Even with a ying and yang sort of dynamic, that’s not to say that extrovert-introvert couples aren’t without their problems. Sometimes dating someone too out of your own element can feel more than confusing, often causing unwanted frustration, and not to mention tiresome arguments. If both parties in the relationship are willing to work with one another to make things work successfully, it can really pay off.
Learn to make your differences your superpower
Making any relationship work comes with accepting each other's differences. While extroverts tend to be ‘people people’ and thrive on lots of social interaction, introverts trend to be more introspective and need to recharge after some social events.
Often at times, extroverts feel frustrated by the lack of communication from their introverted partners, therefore immediately misinterpreting them as standoffish and rude individuals. Similarly, introverts can grow frustrated with extroverts' constant need for social interaction, making them feel uncomfortable and frustrated.
“It's important that an extrovert understands an introvert has a limit to the amount of socializing they can do before they are tapped out and need alone time to re-charge afterwards,” says Erika Martinez, a licensed psychologist in Miami. “Also, extroverts often misinterpret an introvert's quietness in social setting as an indication that they are not enjoying the event, and many times that's not the case.”
While you both may be on opposite ends of the spectrum, understanding how your partner feels versus how you assume they feel is key to maintaining any relationship.
“Both personality types bring their own set of strengths, and the couple that learns to find value in difference is a powerful force indeed,” adds Mars Incrucio, a founder of Matchr, the card game based on online dating.
Learn each other's communication style
Extroverts and introverts have different ways of vocalizing their feelings, so it’s important for both parties to have an open dialogue about making the relationship work. Doing so can help you both understand each other better and squash any unnecessary arguments down the road.
“Extroverts should ask introverts questions,” stresses April Masini, a relationship and etiquette expert. “Be sure to talk to them about their life, their experiences, and their reactions. Be sure to listen to the answers, before jumping in with your exuberance.”
And while extroverts tend to speak often, it’s wise for introverts to learn to vocalize their feelings as well. Doing so can help you set boundaries and be perfectly clear of what makes you comfortable and what doesn’t.
“Dating an extrovert is an opportunity for you [introverts] to learn to speak up more quickly,” adds Masini. “If you don’t, you’ll feel steam rolled.
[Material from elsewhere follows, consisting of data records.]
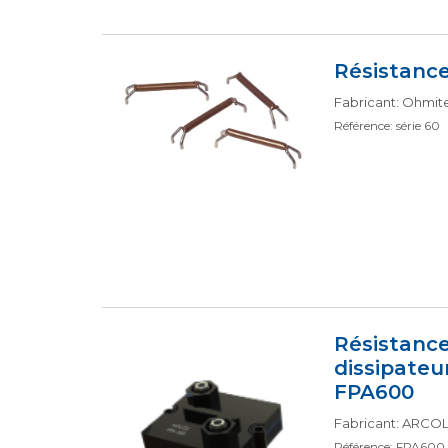
Résistance
Fabricant: Ohmit
Référence: série 60
Résistanc
dissipateu
FPA600
Fabricant: ARCOL
Référence: FPA600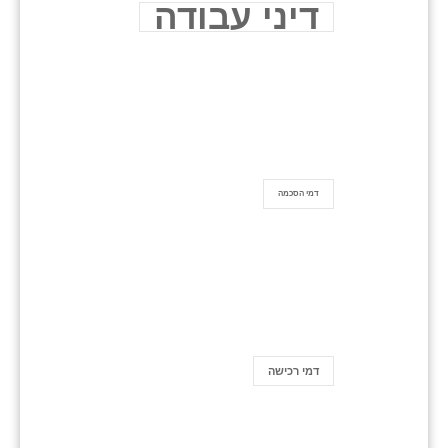
דיני עבודה
דמי הסכמה
דמי רכישה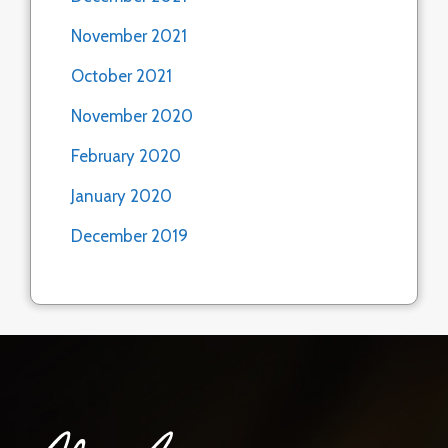
November 2021
October 2021
November 2020
February 2020
January 2020
December 2019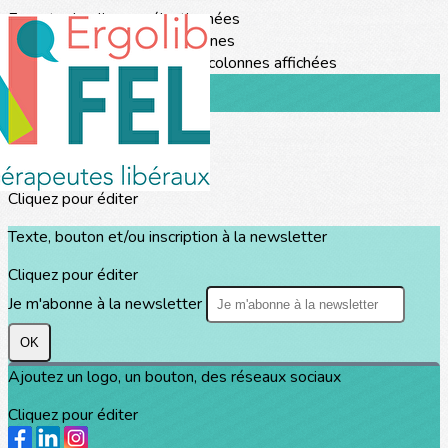
Exporter les lignes sélectionnées
Exporter toutes les colonnes
Exporter uniquement les colonnes affichées
Menu
?>
Images de la page d'accueil
Cliquez pour éditer
Texte, bouton et/ou inscription à la newsletter
Cliquez pour éditer
Je m'abonne à la newsletter
OK
Ajoutez un logo, un bouton, des réseaux sociaux
Cliquez pour éditer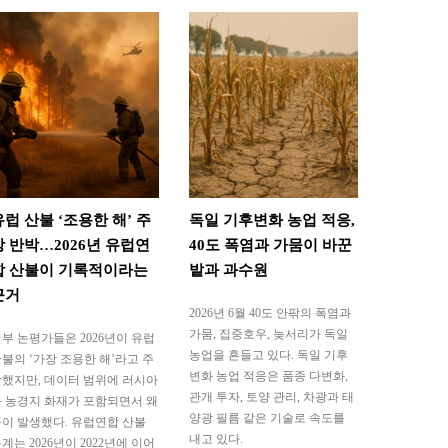
유럽 산불 ‘조용한 해’ 주
독일 기후변화 농업 적응,
장 반박…2026년 유럽연
40도 폭염과 가뭄이 바꾼
합 산불이 기록적이라는
밭과 과수원
근거
2026년 6월 40도 안팎의 폭염과
가뭄, 집중호우, 늦서리가 독일
부 논평가들은 2026년이 유럽
농업을 흔들고 있다. 독일 기후
불의 ‘가장 조용한 해’라고 주
변화 농업 적응은 품종 다변화,
했지만, 데이터 범위에 러시아
관개 투자, 토양 관리, 차광과 태
 농경지 화재가 포함되면서 왜
양광 필름 같은 기술로 속도를
이 발생했다. 유럽연합 산불
내고 있다.
계는 2026년이 2022년에 이어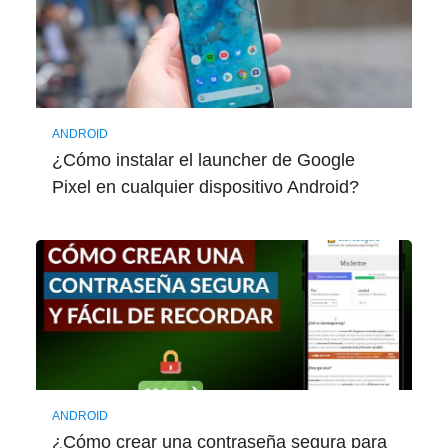
ANDROID
¿Cómo instalar el launcher de Google
Pixel en cualquier dispositivo Android?
ANDROID
¿Cómo crear una contraseña segura para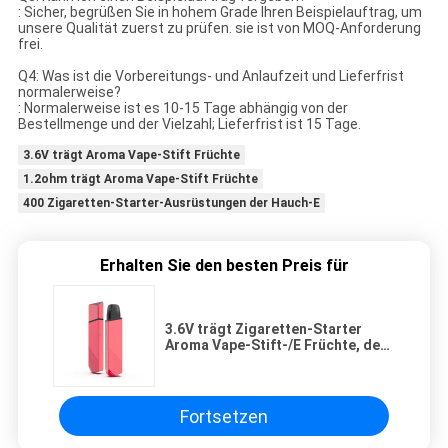
: Sicher, begrüßen Sie in hohem Grade Ihren Beispielauftrag, um
unsere Qualität zuerst zu prüfen. sie ist von MOQ-Anforderung
frei.
Q4: Was ist die Vorbereitungs- und Anlaufzeit und Lieferfrist
normalerweise?
: Normalerweise ist es 10-15 Tage abhängig von der
Bestellmenge und der Vielzahl; Lieferfrist ist 15 Tage.
3.6V trägt Aroma Vape-Stift Früchte
1.2ohm trägt Aroma Vape-Stift Früchte
400 Zigaretten-Starter-Ausrüstungen der Hauch-E
Erhalten Sie den besten Preis für
3.6V trägt Zigaretten-Starter
Aroma Vape-Stift-/E Früchte, den
Ausrüstungen 400 Spule 1.2ohm
luftstößt
Fortsetzen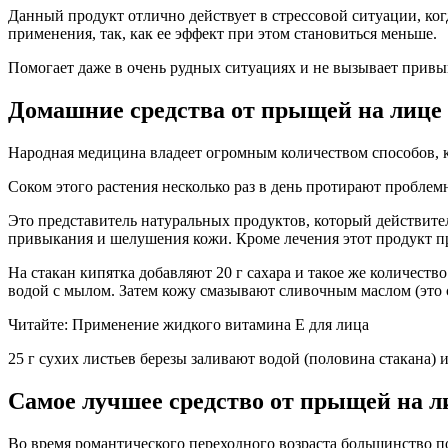
Данный продукт отлично действует в стрессовой ситуации, ког
применения, так, как ее эффект при этом становиться меньше.
Помогает даже в очень рудных ситуациях и не вызывает привы
Домашние средства от прыщей на лице
Народная медицина владеет огромным количеством способов, к
Соком этого растения несколько раз в день протирают проблем
Это представитель натуральных продуктов, который действит
привыкания и шелушения кожи. Кроме лечения этот продукт пр
На стакан кипятка добавляют 20 г сахара и такое же количес
водой с мылом. Затем кожу смазывают сливочным маслом (это с
Читайте: Применение жидкого витамина Е для лица
25 г сухих листьев березы заливают водой (половина стакана)
Самое лучшее средство от прыщей на л
Во время романтического переходного возраста большинство п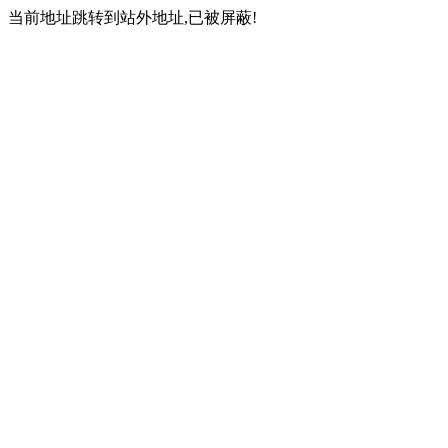
当前地址跳转到站外地址,已被屏蔽!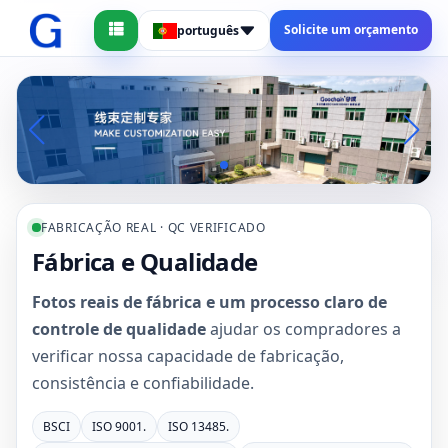
Solicite um orçamento
português
FABRICAÇÃO REAL · QC VERIFICADO
Fábrica e Qualidade
Fotos reais de fábrica e um processo claro de
controle de qualidade
ajudar os compradores a
verificar nossa capacidade de fabricação,
consistência e confiabilidade.
BSCI
ISO 9001.
ISO 13485.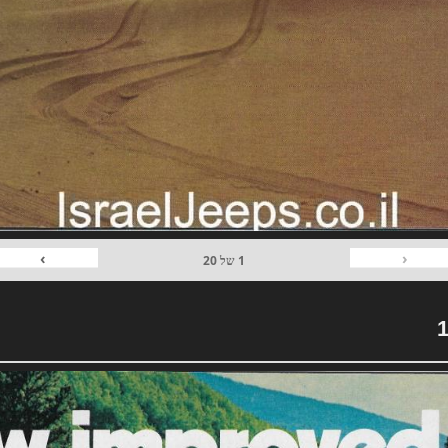
›
‹
1
של
20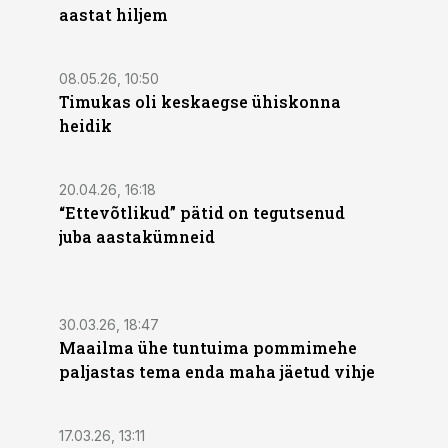
aastat hiljem
08.05.26, 10:50
Timukas oli keskaegse ühiskonna
heidik
20.04.26, 16:18
“Ettevõtlikud” pätid on tegutsenud
juba aastakümneid
30.03.26, 18:47
Maailma ühe tuntuima pommimehe
paljastas tema enda maha jäetud vihje
17.03.26, 13:11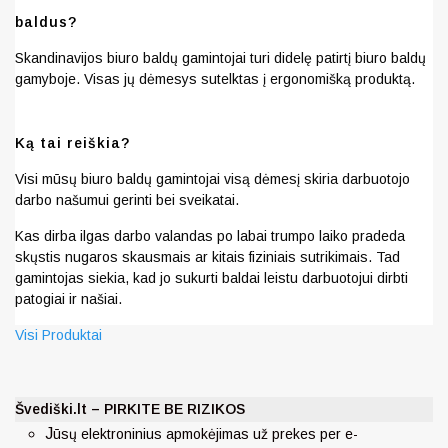
baldus?
Skandinavijos biuro baldų gamintojai turi didelę patirtį biuro baldų
gamyboje. Visas jų dėmesys sutelktas į ergonomišką produktą.
Ką tai reiškia?
Visi mūsų biuro baldų gamintojai visą dėmesį skiria darbuotojo
darbo našumui gerinti bei sveikatai.
Kas dirba ilgas darbo valandas po labai trumpo laiko pradeda
skųstis nugaros skausmais ar kitais fiziniais sutrikimais. Tad
gamintojas siekia, kad jo sukurti baldai leistu darbuotojui dirbti
patogiai ir našiai.
Visi Produktai
Švediški.lt – PIRKITE BE RIZIKOS
J
ūsų elektroninius apmokėjimas už prekes per e-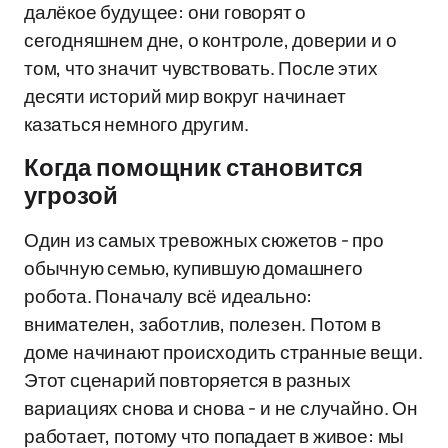
далёкое будущее: они говорят о
сегодняшнем дне, о контроле, доверии и о
том, что значит чувствовать. После этих
десяти историй мир вокруг начинает
казаться немного другим.
Когда помощник становится
угрозой
Один из самых тревожных сюжетов - про
обычную семью, купившую домашнего
робота. Поначалу всё идеально:
внимателен, заботлив, полезен. Потом в
доме начинают происходить странные вещи.
Этот сценарий повторяется в разных
вариациях снова и снова - и не случайно. Он
работает, потому что попадает в живое: мы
If you do, you’ll be uncomfortable at first, but with time, will learn that you’ve become more adept at voicing your choices. This is how you’ll make a long-term relationship with an extrovert work.”
Compromise — don’t change
Even with very different personalities, always remember that changing your partner never works. Compromising makes a much healthier alternative, as making deals can help you both satisfy your own unique nature.
“Make deals where for every party date, where there’s lots of social interaction involved, there are an equal number of dates where the two of you observe quietly — whether it’s the movies, art museum trips, or going to lectures,” says Masini.
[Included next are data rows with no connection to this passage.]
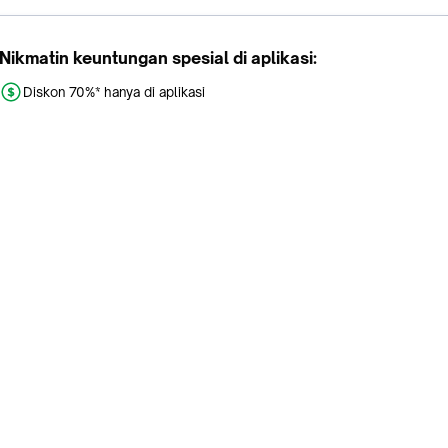
Nikmatin keuntungan spesial di aplikasi:
Diskon 70%* hanya di aplikasi
Promo khusus aplikasi
Gratis Ongkir tiap hari
Buka aplikasi dengan scan QR atau klik tombol:
Pelajari Selengkapnya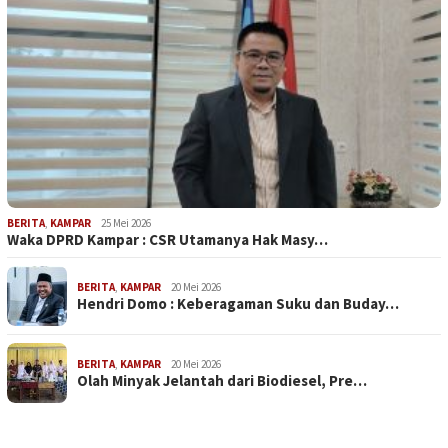
BERITA
,
KAMPAR
25 Mei 2026
Waka DPRD Kampar : CSR Utamanya Hak Masy…
BERITA
,
KAMPAR
20 Mei 2026
Hendri Domo : Keberagaman Suku dan Buday…
BERITA
,
KAMPAR
20 Mei 2026
Olah Minyak Jelantah dari Biodiesel, Pre…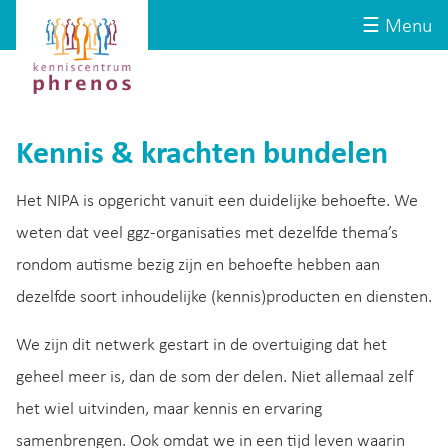
Site-
Kenniscentrum
☰ Menu
header
Phrenos
website
Kennis & krachten bundelen
Het NIPA is opgericht vanuit een duidelijke behoefte. We
weten dat veel ggz-organisaties met dezelfde thema’s
rondom autisme bezig zijn en behoefte hebben aan
dezelfde soort inhoudelijke (kennis)producten en diensten.
We zijn dit netwerk gestart in de overtuiging dat het
geheel meer is, dan de som der delen. Niet allemaal zelf
het wiel uitvinden, maar kennis en ervaring
samenbrengen. Ook omdat we in een tijd leven waarin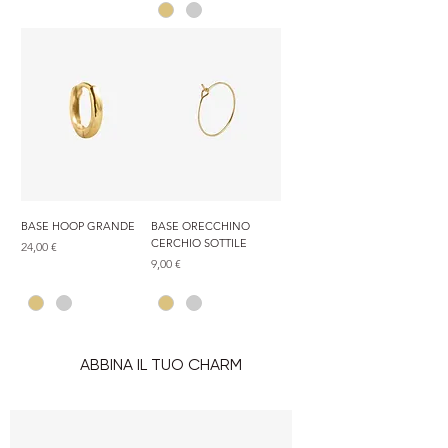
BASE HOOP GRANDE
BASE ORECCHINO
CERCHIO SOTTILE
Prezzo
24,00 €
Prezzo
9,00 €
ABBINA IL TUO CHARM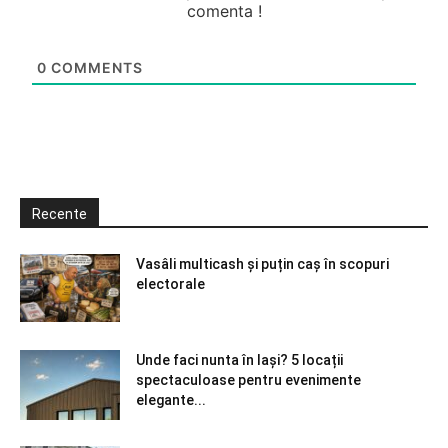
comenta !
0
COMMENTS
Recente
Vasâli multicash și puțin caș în scopuri
electorale
Unde faci nunta în Iași? 5 locații
spectaculoase pentru evenimente
elegante...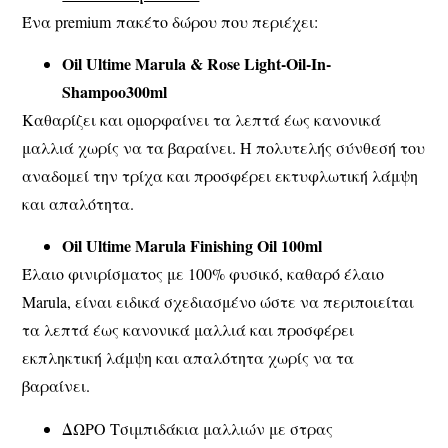
Ένα premium πακέτο δώρου που περιέχει:
Oil Ultime Marula & Rose Light-Oil-In-
Shampoo
300ml
Καθαρίζει και ομορφαίνει τα λεπτά έως κανονικά
μαλλιά χωρίς να τα βαραίνει. Η πολυτελής σύνθεσή του
αναδομεί την τρίχα και προσφέρει εκτυφλωτική λάμψη
και απαλότητα.
Oil Ultime Marula Finishing Oil 100ml
Έλαιο φινιρίσματος με 100% φυσικό, καθαρό έλαιο
Marula, είναι ειδικά σχεδιασμένο ώστε να περιποιείται
τα λεπτά έως κανονικά μαλλιά και προσφέρει
εκπληκτική λάμψη και απαλότητα χωρίς να τα
βαραίνει.
ΔΩΡΟ Τσιμπιδάκια μαλλιών με στρας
Aside from compromising, accepting and learning from one another is most important. Each individual brings something unique to the relationship which can help the other improve aspects of their own life. Relationships like these can help you grow into a better person.
“For both partners, you can improve your social skills by observing the other,” says expert life coach Tina Mertel. "Extroverts can build their skills in slowing down, listening, and picking up on subtle clues of pleasure or displeasure. Introverts can learn to be more spontaneous, take risks in speaking up to others, and being more playful with strangers.”
Lesson: Don't count each other out just because you think it can't work.